The trip started with the alarm going off at 3am. After a quick cup of coffee, and a few more items loaded in the Dodge, we headed North. A quick pit stop in Berthoud to borrow a buddy's pop up camper, and we were on the way to the Mile. We were making good time until we hit the state line on 287, just miles short of the pass. All of a sudden there was terrible vibration and noise like we were dragging something behind us. Sparks flew from underneath the little Taos pop up as I yelled to my buddy, "Shut her down!" We crept to a stop on the shoulder and exited the truck. We were lucky to have a passing lane on our side to help with the limited traffic of 18 wheelers.
- Randy Hicks
Moving back along the drivers' side we immediately noticed we were lacking rubber. Not just a flat, the whole tire was gone. The rim had been reduced to a mere fraction of what it used to be. It was almost as if the wheel had exploded. We looked at each other in disbelief wondering how we had arrived at such a predicament. Thanks for having a spare. Let's get this puppy fixed and back on the road. 30 minutes tops.
As the mangled rim came off the hub our headlamps revealed the severity and cause of the problem. Somewhere in her travels the little Taos had run over a piece of baling wire. About a 50 foot piece that somehow grabbed a hold of the wheel and hub till it spun up nice and tight. We figure the wire either seized up the hub, or rubbed against the tire till it blew. Either case, we were lucky enough to have a multi tool with cutters to release the wire from the hub, and again she spun freely.
We slapped on the spare, tightened her up, and we were back in business. West Laramie Fly Shop should be open shortly, so we could pick up licenses, fuel up, and get to the Mile. As soon as we started to speed up I could hear and feel it. Something wasn't right. We pulled off the side and put on the headlamps again. It seems that when the rim blew, some of the flailing metal bent the rear side of the wheel well forward. When we let down on the jack it came in contact with the tire enough to rub a wear line in the last spare. We jacked it up, pulled off the almost ruined spare and looked at the sharp edge that was chewing up our last hope. The back side of a hatchet proved to be a good tool for camper body repair, and after watching the gnarled metal slowly bend back into place, we could give it a go again.
The rest of the interstate was negotiated without incident, the Hanna road was another story. The sub freezing temperatures were the only thing that allowed safe passage. The daily melting of drifted snow banks would have the road a sloppy mess by 10 or 11 am. The deep ruts and winding skid marks of previous travelers and fishermen were all over the place. This road may be impassible on the return tomorrow afternoon. March and April can always be an adventure getting into or out of the MILE.
As we pulled into the camp at split hole, a feeling of relief was sighed by both of us. We started to unload, then noticed the injured spare going flat. When things go haywire. Jesse said he would make the run into Casper for a replacement wheel and tire. I stayed to fish.
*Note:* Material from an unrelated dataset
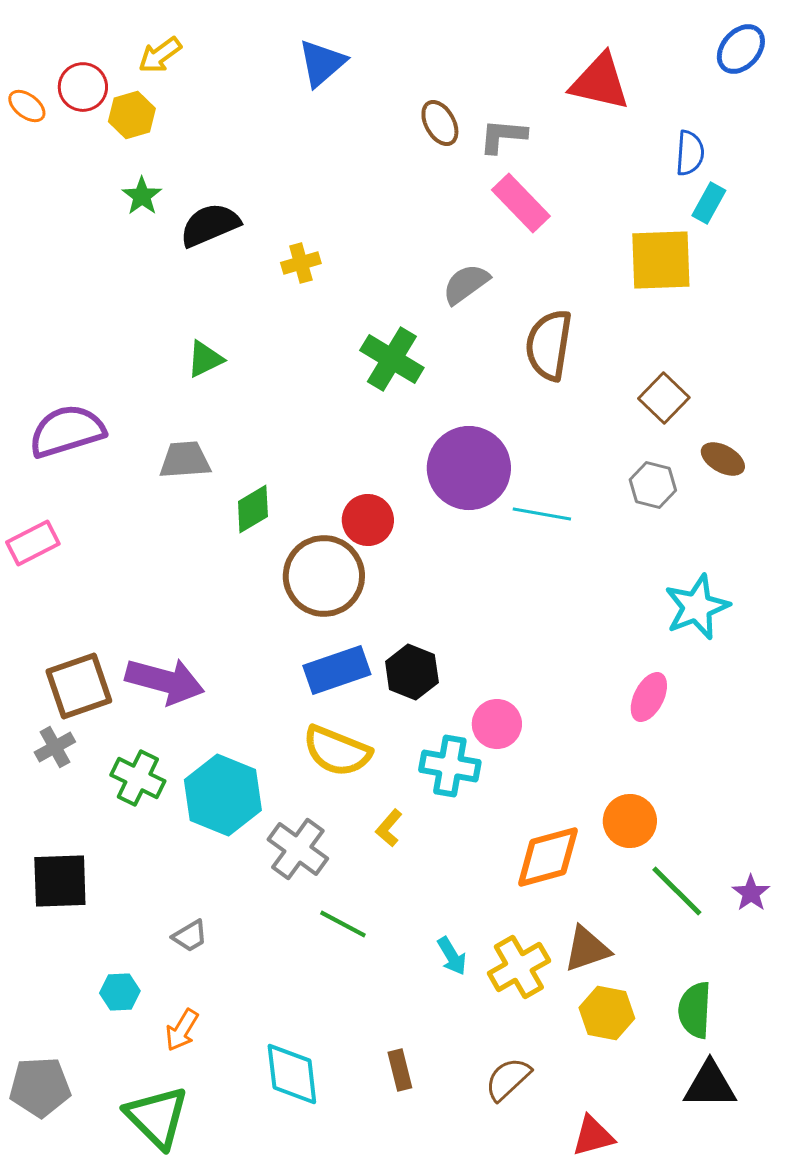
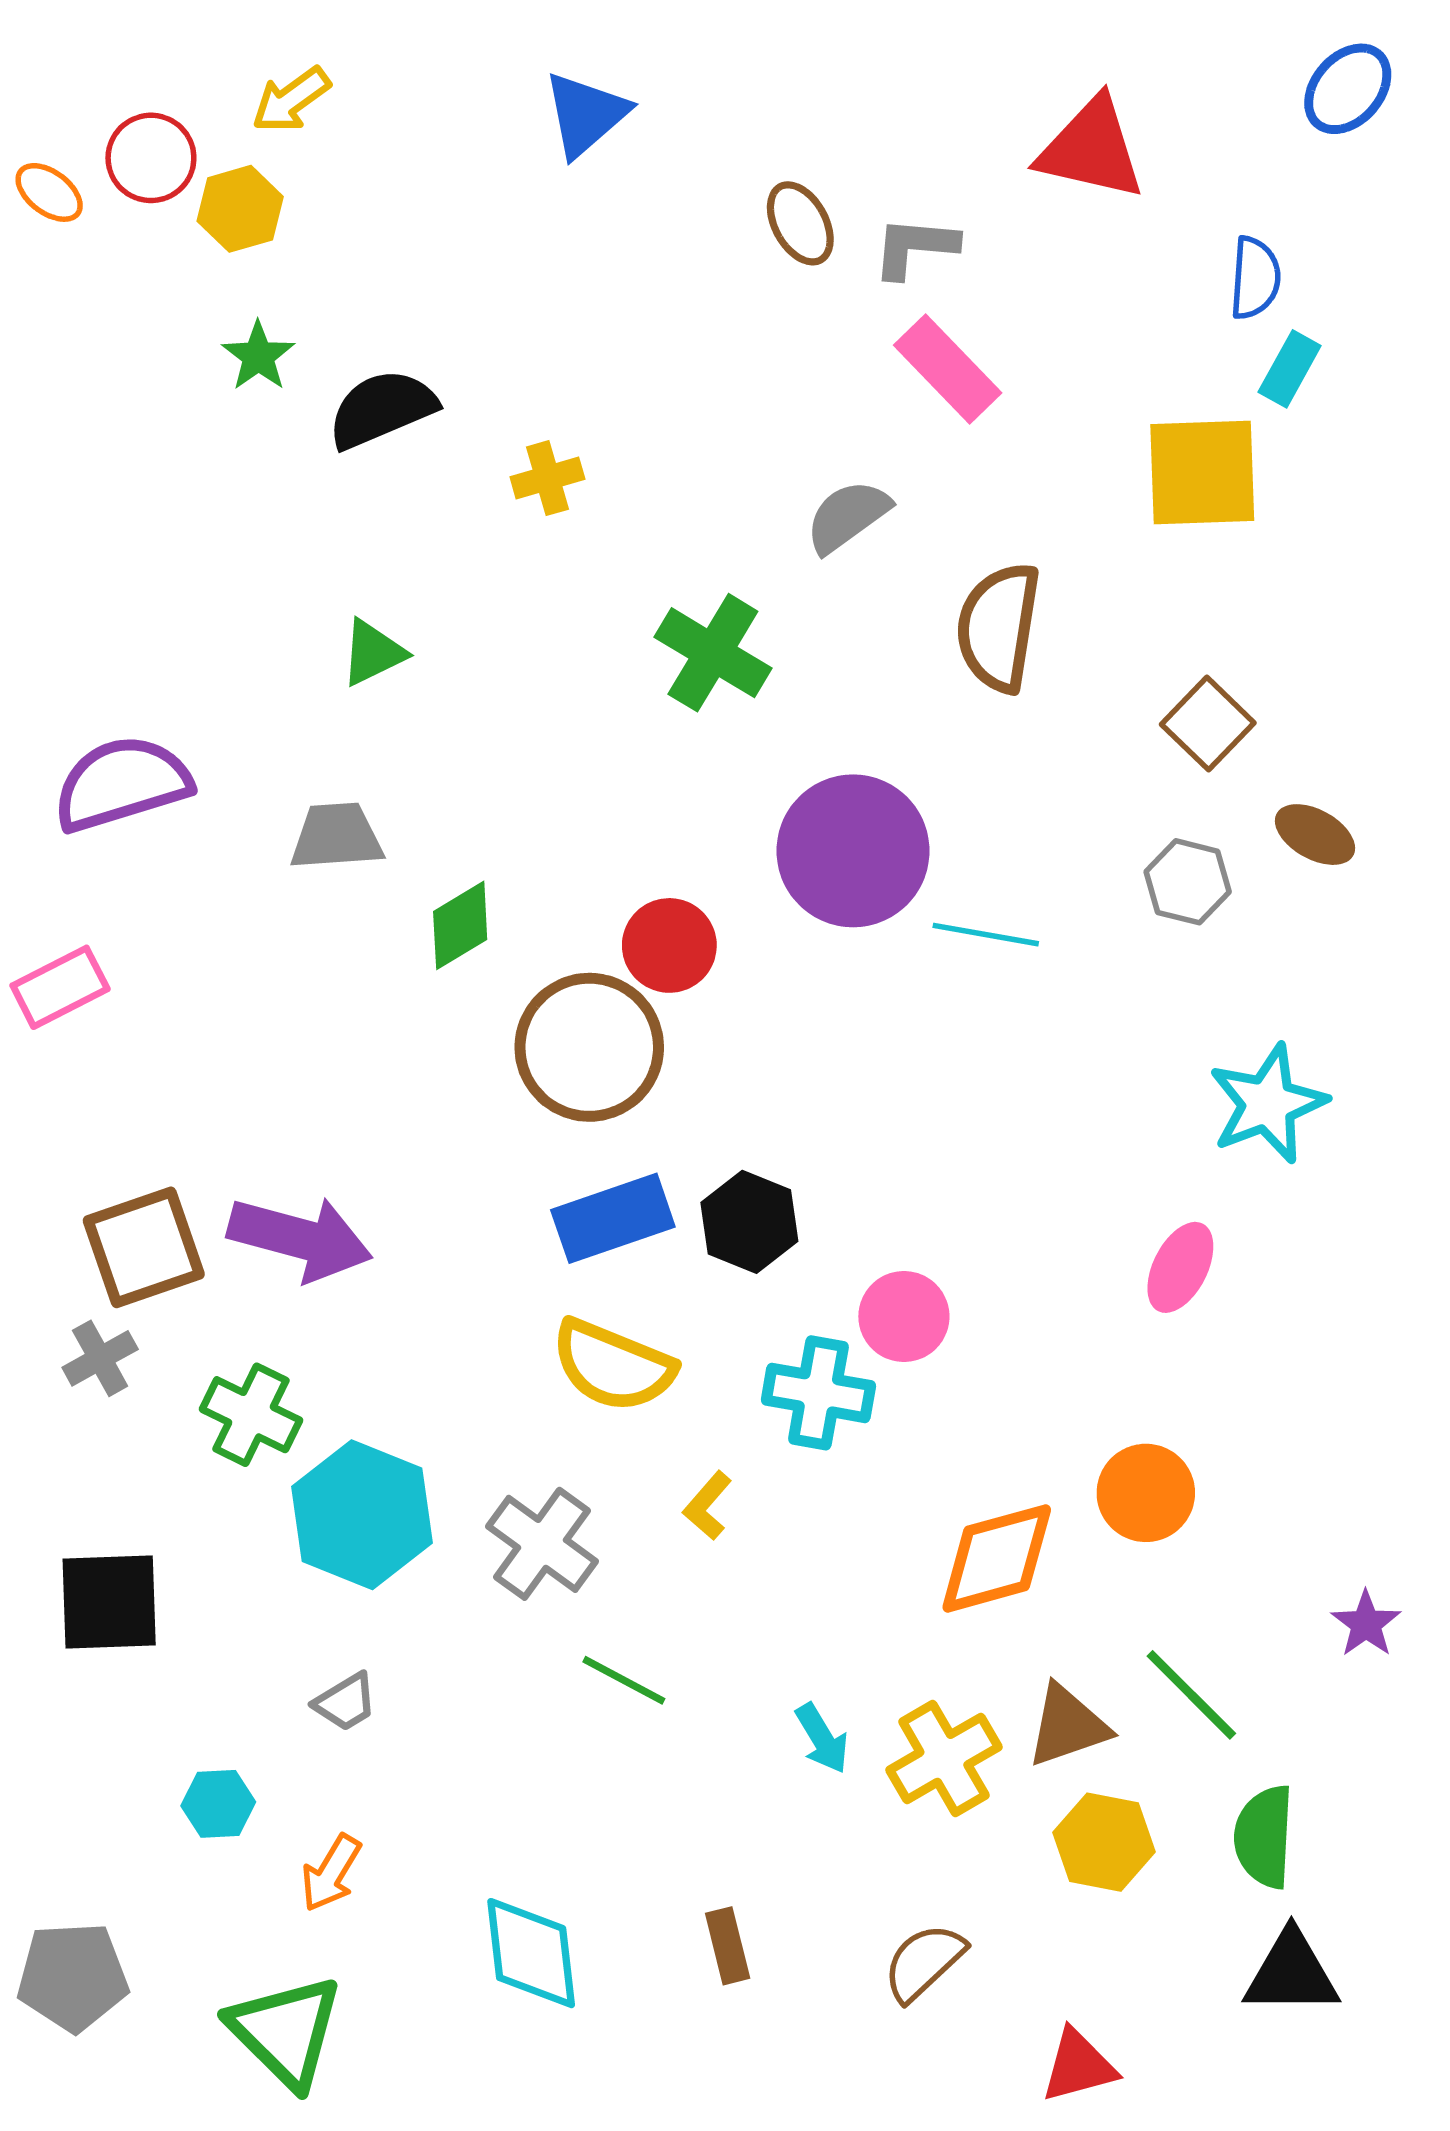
cyan hexagon: (223, 795) -> (362, 1515), moved
green line: (677, 891) -> (1191, 1695), moved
I had him drop me at goose island and started to work up the west side of the Mile.
The first fish was a fat bow almost 18 inches long. The second didn't come till the top of the island, but once I found the spot, I caught a dozen before I looked at my watch and saw it had been almost 2 hours. Fish were eating the leech, the stone, and the annelid. My Scott switch rod was pushing 80-90 feet of line on some casts, and I know I had some long distance take downs that were over 100 feet downstream. This river is perfect for a 5wt or 6wt switch rod. You can chuck nymphs, swing streamers and soft hackles, or roll cast big stones and hoppers. You can reach fish that the single handers just can't touch.
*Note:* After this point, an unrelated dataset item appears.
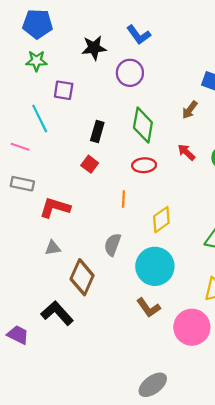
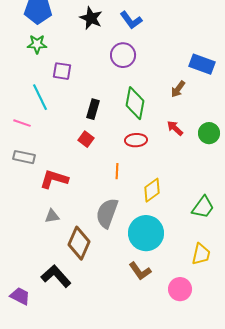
black star: (94, 48) -> (91, 18), moved, turned 30
gray semicircle: (113, 245) -> (107, 213), size x1.4
pink circle: (192, 327) -> (180, 289), size x0.7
A little while later I had fished up to the run just down from where we had parked the Taos, and I noticed she was all tished up and set up. I scanned the horizon for the silver dodge, and saw her headed downstream. I hiked back up towards the gravel road to get picked up and head back to camp. Jesse had found a wheel and tire at Wall Mart of all places. Seems all the Tire shops are closed on Sundays in Casper. I'll keep that in mind for next time.
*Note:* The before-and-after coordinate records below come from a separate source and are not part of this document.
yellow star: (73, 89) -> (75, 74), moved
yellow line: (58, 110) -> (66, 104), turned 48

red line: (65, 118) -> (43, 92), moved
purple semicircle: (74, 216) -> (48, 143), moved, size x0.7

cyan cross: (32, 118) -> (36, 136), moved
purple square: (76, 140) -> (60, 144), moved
The rest of the trip came off without a hitch. We did go home through Sinclair to avoid the rutted, muddy roads the Hanna route guaranteed. Fish are pushing up into the Mile for sure, and the lower runs seemed to produce best. Small swung soft hackles worked as good as the nymphs under indicators. Fishing should be excellent for lake run fish for the next several weeks. Purple san juans are hot right now, and Jesse fished one hard for the whole trip. We caught some nice fish but no "Mile Monster" on this go around. The weather was the nicest that I have experienced at the Mile to date. 55 degrees and no wind for one and a half days. The camping at the Mile carries a certain solitude that keeps me coming back. Should be about two weeks or so.